Voice to Text Speech Recognition

Bài đăng này đã không được cập nhật trong 3 năm

The SpeechRecognizer class provides access to the speech recognition service. Its a google Api service that provides you with necessary utils that allows the recognition of well... speech. So to but it in simplier terms, this api allows you to talk to your devices and converts your speech into text. In order for this service to run its methods have to be invoked only from thr main application thread.

Now lets create and app to demo how it works. Note: In this demo we will use our own interface and not that of the google's intent.

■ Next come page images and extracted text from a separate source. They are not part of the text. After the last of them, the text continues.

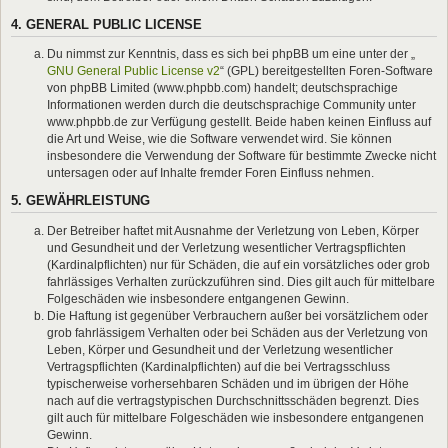
4. GENERAL PUBLIC LICENSE
Du nimmst zur Kenntnis, dass es sich bei phpBB um eine unter der „
GNU General Public License v2
“ (GPL) bereitgestellten Foren-Software
von phpBB Limited (www.phpbb.com) handelt; deutschsprachige
Informationen werden durch die deutschsprachige Community unter
www.phpbb.de zur Verfügung gestellt. Beide haben keinen Einfluss auf
die Art und Weise, wie die Software verwendet wird. Sie können
insbesondere die Verwendung der Software für bestimmte Zwecke nicht
untersagen oder auf Inhalte fremder Foren Einfluss nehmen.
5. GEWÄHRLEISTUNG
Der Betreiber haftet mit Ausnahme der Verletzung von Leben, Körper
und Gesundheit und der Verletzung wesentlicher Vertragspflichten
(Kardinalpflichten) nur für Schäden, die auf ein vorsätzliches oder grob
fahrlässiges Verhalten zurückzuführen sind. Dies gilt auch für mittelbare
Folgeschäden wie insbesondere entgangenen Gewinn.
Die Haftung ist gegenüber Verbrauchern außer bei vorsätzlichem oder
grob fahrlässigem Verhalten oder bei Schäden aus der Verletzung von
Leben, Körper und Gesundheit und der Verletzung wesentlicher
Vertragspflichten (Kardinalpflichten) auf die bei Vertragsschluss
typischerweise vorhersehbaren Schäden und im übrigen der Höhe
nach auf die vertragstypischen Durchschnittsschäden begrenzt. Dies
gilt auch für mittelbare Folgeschäden wie insbesondere entgangenen
Gewinn.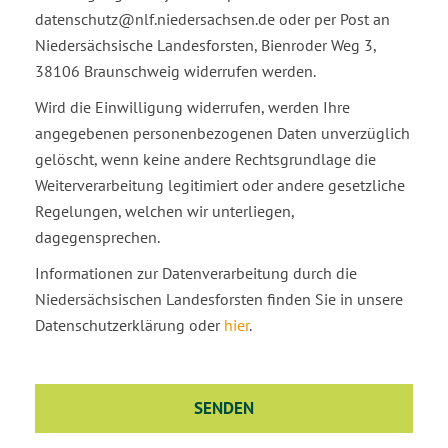
datenschutz@nlf.niedersachsen.de oder per Post an
Niedersächsische Landesforsten, Bienroder Weg 3,
38106 Braunschweig widerrufen werden.
Wird die Einwilligung widerrufen, werden Ihre
angegebenen personenbezogenen Daten unverzüglich
gelöscht, wenn keine andere Rechtsgrundlage die
Weiterverarbeitung legitimiert oder andere gesetzliche
Regelungen, welchen wir unterliegen,
dagegensprechen.
Informationen zur Datenverarbeitung durch die
Niedersächsischen Landesforsten finden Sie in unsere
Datenschutzerklärung oder
hier
.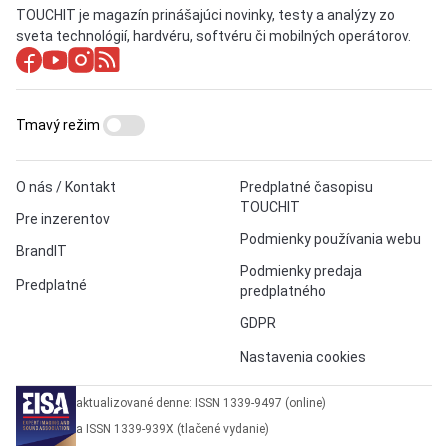
TOUCHIT je magazín prinášajúci novinky, testy a analýzy zo
sveta technológií, hardvéru, softvéru či mobilných operátorov.
Tmavý režim
O nás / Kontakt
Predplatné časopisu
TOUCHIT
Pre inzerentov
Podmienky používania webu
BrandIT
Podmienky predaja
Predplatné
predplatného
GDPR
Nastavenia cookies
aktualizované denne: ISSN 1339-9497 (online)
a ISSN 1339-939X (tlačené vydanie)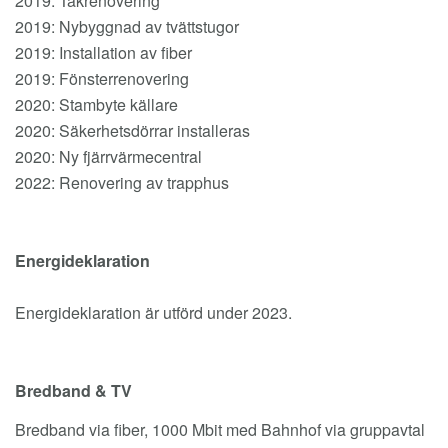
2019: Takrenovering
2019: Nybyggnad av tvättstugor
2019: Installation av fiber
2019: Fönsterrenovering
2020: Stambyte källare
2020: Säkerhetsdörrar installeras
2020: Ny fjärrvärmecentral
2022: Renovering av trapphus
Energideklaration
Energideklaration är utförd under 2023.
Bredband & TV
Bredband via fiber, 1000 Mbit med Bahnhof via gruppavtal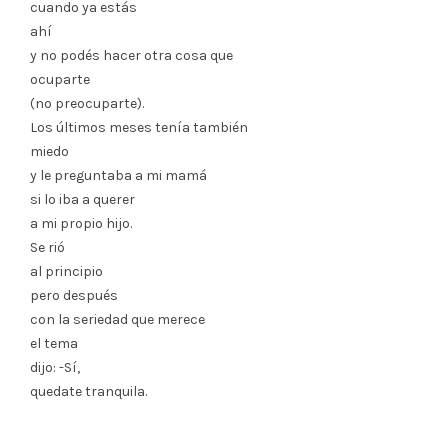
cuando ya estás
ahí
y no podés hacer otra cosa que
ocuparte
(no preocuparte).
Los últimos meses tenía también
miedo
y le preguntaba a mi mamá
si lo iba a querer
a mi propio hijo.
Se rió
al principio
pero después
con la seriedad que merece
el tema
dijo: -Sí,
quedate tranquila.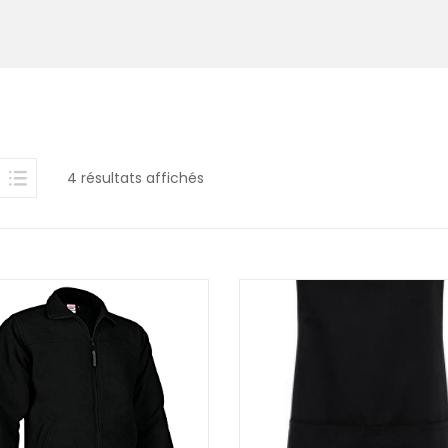
4 résultats affichés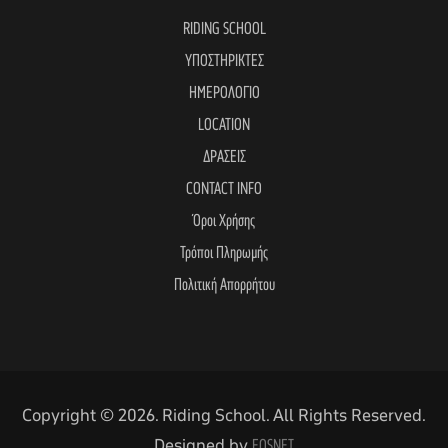
RIDING SCHOOL
ΥΠΟΣΤΗΡΙΚΤΕΣ
ΗΜΕΡΟΛΟΓΙΟ
LOCATION
ΔΡΑΣΕΙΣ
CONTACT INFO
Όροι Χρήσης
Τρόποι Πληρωμής
Πολιτική Απορρήτου
Copyright © 2026. Riding School. All Rights Reserved.
Designed by
EOSNET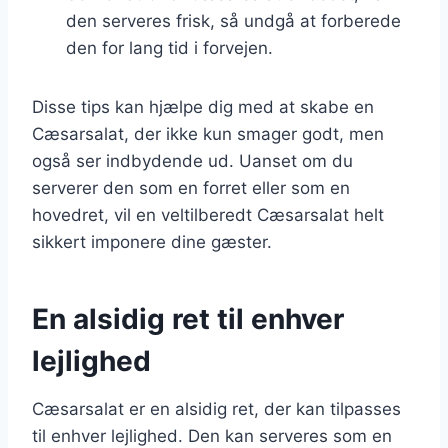
den serveres frisk, så undgå at forberede
den for lang tid i forvejen.
Disse tips kan hjælpe dig med at skabe en
Cæsarsalat, der ikke kun smager godt, men
også ser indbydende ud. Uanset om du
serverer den som en forret eller som en
hovedret, vil en veltilberedt Cæsarsalat helt
sikkert imponere dine gæster.
En alsidig ret til enhver
lejlighed
Cæsarsalat er en alsidig ret, der kan tilpasses
til enhver lejlighed. Den kan serveres som en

Create an Android Project and select Kotlin as the app's language. Now open the Manifest file and add this permission:

AndroidManifest.xml

<uses-permission android:name="android.permission.RECORD_AUDIO" />

Next open the activity_main.xml and add a button and a TextView.

activity_main.xml

<?xml version="1.0" encoding="utf-8"?>
<LinearLayout xmlns:android="http://schemas.android.com/apk/res/android"
    xmlns:app="http://schemas.android.com/apk/res-auto"
    xmlns:tools="http://schemas.android.com/tools"
    android:layout_width="match_parent"
    android:layout_height="match_parent"
    android:layout_margin="10dp"
    android:orientation="vertical"
    tools:context=".MainActivity">

    <Button
        android:id="@+id/BtnStart"
        android:layout_width="match_parent"
        android:layout_height="wrap_content"
        android:layout_margin="20dp"
        android:text="START"
        android:textSize="20sp" />

    <TextView
        android:id="@+id/TvSpeechText"
        android:layout_width="wrap_content"
        android:layout_height="wrap_content"
        android:textSize="12sp"
        app:layout_constraintBottom_toBottomOf="parent"
        app:layout_constraintLeft_toLeftOf="parent"
        app:layout_constraintRight_toRightOf="parent"
        app:layout_constraintTop_toTopOf="parent" />

</LinearLayout>

Now that the layout is ready we will open the MainActivity.kt class and add a listener to the button. This listener will trigger a function that will call the SpeechRecognizer to start listening to your voice and inturn returns the speech in the form of text which we will then pass to the TextView.

MainActivity.kt

Add below variables:

lateinit var tvSpeech: TextView
lateinit var btnStart: Button
var formattedSpeech: StringBuffer = StringBuffer()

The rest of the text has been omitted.